Title: Mitigating greenhouse gas emissions from beef cattle housing

Author
item COLE, NOEL
item TODD, RICHARD
item WALDRIP, HEIDI
item SHRECK, ADAM - ORISE FELLOW
item HALES PAXTON, KRISTIN

Submitted to: ASA-CSSA-SSSA Annual Meeting Abstracts
Publication Type: Abstract Only
Publication Acceptance Date: 5/16/2014
Publication Date: 11/3/2014
Citation: Cole, N.A., Todd, R.W., Waldrip, H., Shreck, A., Hales Paxton, K.E. 2014. Mitigating greenhouse gas emissions from beef cattle housing. ASA-CSSA-SSSA Annual Meeting Abstracts. Paper No.93-2.

Interpretive Summary:

Technical Abstract: Beef cattle are potential sources of greenhouse gases (GHG). These emissions include methane produced by fermentation within the gut (enteric), and methane and nitrous oxide emissions from manure. Life Cycle Analysis of North American (NA) beef cattle production systems consistently indicate that approximately 55 to 63% of total NA beef cattle emissions (in CO2 equivalents) is from enteric methane, 18 to 23 % is from manure methane and nitrous oxide, and 14 to 24% is from indirect emissions and energy use (feed production, fossil fuel use, manufacturing, etc.).
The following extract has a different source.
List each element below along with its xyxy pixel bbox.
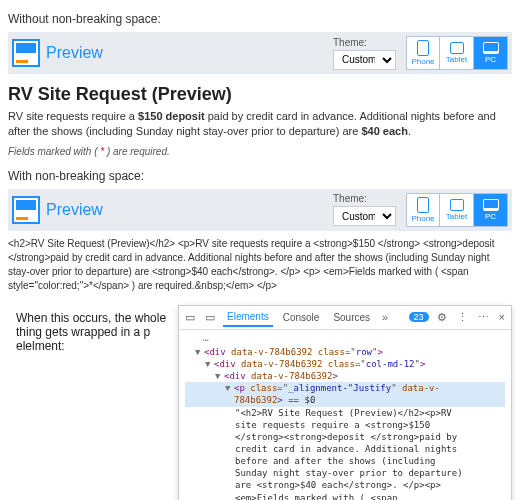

Approximately 64 to 82% of GHG emissions are from the cow herd, about 17 % from stockers grazing on pastures, and 12 to 16% are from cattle in feedlots fed high –concentrate or high-byproduct diets. A few studies suggest animals can be genetically selected for lower GHG emissions; however, other studies are contradictory. The diet fed to cattle affects GHG emissions via modifying microbial fermentation in the gut and nutrient excretion. For example, increasing dietary protein concentration increases nitrogen excretion, ammonia emissions, and potentially direct and indirect N2O emissions. Feeding higher grain (i.e. starch) diets, processing feed grains so they are more digestible (i.e. steam flaking vs dry rolling), or adding supplemental fat to the diet (as fat or oil or in high-fat byproducts such as distiller’s grains) significantly decreases enteric methane emissions. Preliminary data at our lab suggests that providing supplemental protein to cattle on a low- quality forage may increase total enteric methane production (due to increased feed intake and increased ruminal fermentation) but decreases enteric methane production as a % of energy intake or per kg of dry matter intake. Although dietary factors can affect GHG emissions, in some cases making major modifications to diets is difficult because of logistics, costs, risk and adverse effects on animal performance.